The old Roosevelt's sister looked at her squarely and said: "No matter what others think, as long as you know it's right in your heart." This sentence had a profound impact on her. Even after she entered the White House, this advice is still her. motto.In her view, the only way to avoid criticism is to do what you know is right—you're going to be criticized anyway. "Doing is death, not doing is death, why not try it?" This is her advice to me. The late Matthew Brachu, when he was the president of an American company at 40 Wall Street, I asked him if he was sensitive to criticism from others?He replied: "Yes, early on I was very sensitive to other people's criticism. I wanted everyone to think that I was perfect. If they didn't think so, I would be filled with anxiety. So even if one When I have complaints, I will try to please him. However, I always make others angry when I please him, and when I try to make up for it, I will annoy other people. In the end, I found that the more I wanted to please others, The more I avoid criticism from others, the more enemies I have. So I said to myself, 'As long as you're good, you're going to get criticism, so let it be.' This idea helped me a lot. From then on, I decided to do things the best I could, put away the broken umbrella that covered me, and let the rain of criticism run off me instead of down my neck."
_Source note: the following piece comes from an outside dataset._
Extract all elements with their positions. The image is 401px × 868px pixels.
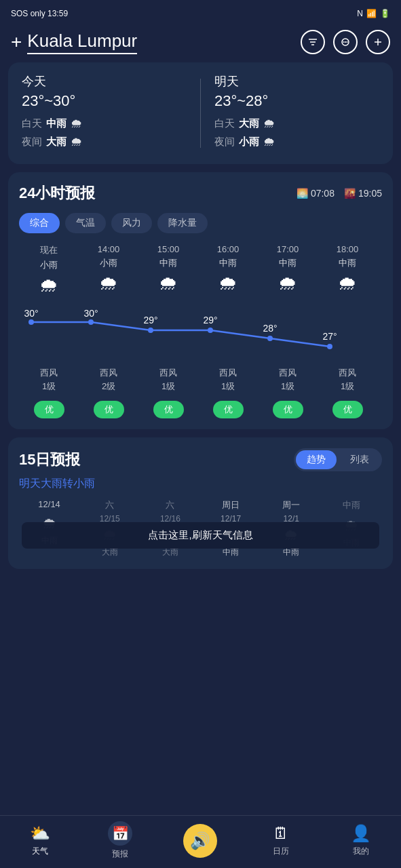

Dimes Taylor went one step further, letting criticism rain down his neck and laughing out loud in public.For a while, he hosted music review shows during the breaks of the New York Philharmonic's on-air concerts every Sunday afternoon.Once he received a letter from a female audience calling him a "liar, traitor, viper and idiot", but he was not dismayed by it.Later, Mr. Taylor wrote in the book entitled "People and Music": "I think she may only like listening to music, not to listening to speech." In the second Sunday radio program received the letter, Mr. Taylor read the letter to millions of listeners—yet a few days later he heard from the woman, "in which she did not change her mind at all," said Mr. Taylor, " She still insists that I'm a liar, a traitor, a viper and an idiot." It's admirable to take criticism with that attitude, and we admire that poise, unwavering attitude and sense of humor.

In a speech at Princeton University, Charles Schwerber said that the most important lesson he learned was taught to him by an old German worker at his own steel plant.The old German had an argument with other workers about the war and was thrown into the river. "He walked into my office," Mr. Schuweber said, "covered in mud and water. I asked him what he was going to do with the people who threw him into the river? He replied, 'I just laughed.'" From then on, Schweber took the old German's words as his motto: "Just smile." This motto is especially helpful when you are faced with unfair criticism.When someone scolds you, you can scold them back, but what can you say to someone who "just smiled"?

If Lincoln hadn't learned to ignore the swearing, he would have collapsed under the weight of the Civil War.His essay on how to deal with criticism has become a classic.During World War II, General MacArthur copied this article and hung it on the wall of the headquarters office; Churchill also framed this article and hung it on the wall of his study.The magic words are: "If I'm just trying to read -- let alone respond to all the attacks on me -- I might as well close the door and go about my other business. I do my best to do it right and get it done consistently. If it turns out If I'm right, it doesn't matter what other people say; if it turns out I'm wrong, it won't matter ten times as much to say I'm right."

When you and I are unfairly criticized, let us remember the second rule: "Do the best you can, and then put away the broken umbrella that covers you so the rain that criticizes you won't run down the back of your neck."